> _Work instructions_:
In the entries below, find each line bearing the string "清单指引" and copy it.

*** Data supplied Section Begins ***

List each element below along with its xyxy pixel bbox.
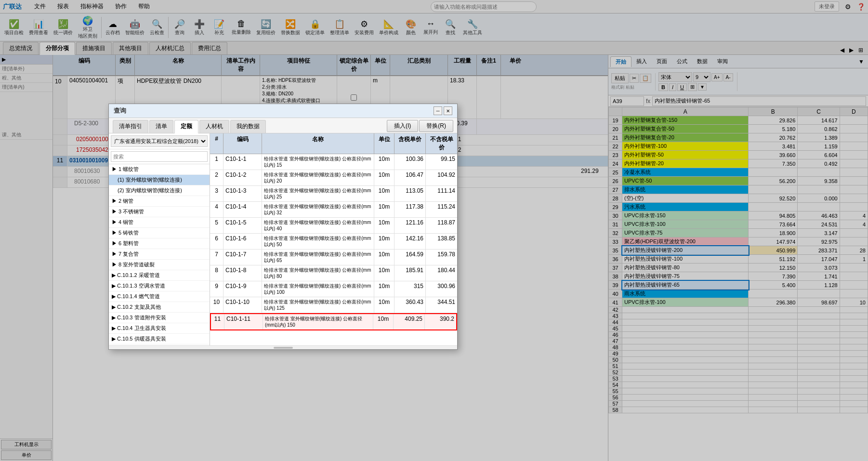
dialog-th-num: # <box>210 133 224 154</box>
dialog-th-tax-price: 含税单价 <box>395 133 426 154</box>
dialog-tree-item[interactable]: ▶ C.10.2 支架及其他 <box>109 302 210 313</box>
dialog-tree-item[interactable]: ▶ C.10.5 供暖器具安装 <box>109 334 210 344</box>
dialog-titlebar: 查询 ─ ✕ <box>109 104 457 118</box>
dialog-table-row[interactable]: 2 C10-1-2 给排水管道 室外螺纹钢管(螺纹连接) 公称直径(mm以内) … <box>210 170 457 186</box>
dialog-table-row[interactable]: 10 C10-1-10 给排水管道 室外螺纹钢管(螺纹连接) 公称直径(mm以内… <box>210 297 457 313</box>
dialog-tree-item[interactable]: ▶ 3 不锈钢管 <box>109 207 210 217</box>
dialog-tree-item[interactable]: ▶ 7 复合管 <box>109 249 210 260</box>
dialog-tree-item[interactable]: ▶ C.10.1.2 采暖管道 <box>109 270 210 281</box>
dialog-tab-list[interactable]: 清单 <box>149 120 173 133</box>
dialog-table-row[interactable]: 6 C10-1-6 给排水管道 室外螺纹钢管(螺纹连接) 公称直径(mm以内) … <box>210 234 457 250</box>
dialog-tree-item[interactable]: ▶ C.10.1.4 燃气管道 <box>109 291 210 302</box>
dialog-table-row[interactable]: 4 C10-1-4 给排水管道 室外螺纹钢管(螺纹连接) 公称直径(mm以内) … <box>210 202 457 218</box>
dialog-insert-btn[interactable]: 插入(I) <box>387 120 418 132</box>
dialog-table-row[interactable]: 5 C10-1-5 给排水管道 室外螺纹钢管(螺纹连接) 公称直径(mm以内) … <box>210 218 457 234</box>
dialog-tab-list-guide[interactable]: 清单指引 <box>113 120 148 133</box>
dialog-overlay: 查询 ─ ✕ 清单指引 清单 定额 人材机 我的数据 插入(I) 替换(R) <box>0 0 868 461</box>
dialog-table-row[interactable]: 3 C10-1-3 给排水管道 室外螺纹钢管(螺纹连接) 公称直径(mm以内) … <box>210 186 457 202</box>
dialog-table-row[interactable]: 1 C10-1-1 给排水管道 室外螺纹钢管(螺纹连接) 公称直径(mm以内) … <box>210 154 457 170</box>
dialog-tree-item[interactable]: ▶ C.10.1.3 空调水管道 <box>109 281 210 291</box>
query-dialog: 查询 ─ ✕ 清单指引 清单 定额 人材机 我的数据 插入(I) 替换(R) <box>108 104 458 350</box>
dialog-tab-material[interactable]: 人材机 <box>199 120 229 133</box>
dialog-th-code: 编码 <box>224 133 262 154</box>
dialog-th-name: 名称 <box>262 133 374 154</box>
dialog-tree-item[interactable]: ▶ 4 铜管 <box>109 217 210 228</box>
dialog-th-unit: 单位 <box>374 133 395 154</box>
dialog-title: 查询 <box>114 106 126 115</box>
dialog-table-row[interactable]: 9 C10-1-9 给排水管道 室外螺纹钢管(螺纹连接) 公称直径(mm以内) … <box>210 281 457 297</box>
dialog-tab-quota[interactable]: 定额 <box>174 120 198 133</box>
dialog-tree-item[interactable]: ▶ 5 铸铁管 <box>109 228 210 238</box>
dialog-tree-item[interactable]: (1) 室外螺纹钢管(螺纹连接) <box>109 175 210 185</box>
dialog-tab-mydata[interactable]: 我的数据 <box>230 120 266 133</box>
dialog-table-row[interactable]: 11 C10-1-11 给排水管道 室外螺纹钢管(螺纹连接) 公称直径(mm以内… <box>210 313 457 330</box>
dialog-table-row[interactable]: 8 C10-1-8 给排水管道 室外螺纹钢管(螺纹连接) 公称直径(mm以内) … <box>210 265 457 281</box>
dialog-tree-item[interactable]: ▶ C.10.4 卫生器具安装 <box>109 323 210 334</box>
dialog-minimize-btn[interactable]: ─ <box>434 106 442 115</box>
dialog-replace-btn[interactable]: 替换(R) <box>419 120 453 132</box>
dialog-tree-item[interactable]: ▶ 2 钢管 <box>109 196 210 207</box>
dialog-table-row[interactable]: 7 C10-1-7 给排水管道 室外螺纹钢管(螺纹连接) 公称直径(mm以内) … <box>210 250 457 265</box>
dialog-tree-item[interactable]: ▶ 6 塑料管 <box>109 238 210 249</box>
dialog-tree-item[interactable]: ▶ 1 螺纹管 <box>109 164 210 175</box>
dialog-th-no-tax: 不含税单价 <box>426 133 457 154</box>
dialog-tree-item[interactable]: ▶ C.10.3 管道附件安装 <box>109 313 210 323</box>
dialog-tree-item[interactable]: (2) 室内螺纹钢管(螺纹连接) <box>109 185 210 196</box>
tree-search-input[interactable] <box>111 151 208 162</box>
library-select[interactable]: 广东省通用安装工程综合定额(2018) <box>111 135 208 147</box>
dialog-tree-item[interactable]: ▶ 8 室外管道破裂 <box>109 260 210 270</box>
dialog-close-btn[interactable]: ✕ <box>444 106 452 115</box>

*** Data supplied Section Ends ***

> _Written solution_:
dialog-tab-list-guide[interactable]: 清单指引 <box>113 120 148 133</box>
dialog-overlay: 查询 ─ ✕ 清单指引 清单 定额 人材机 我的数据 插入(I) 替换(R) <box>0 0 868 461</box>
query-dialog: 查询 ─ ✕ 清单指引 清单 定额 人材机 我的数据 插入(I) 替换(R) <box>108 104 458 350</box>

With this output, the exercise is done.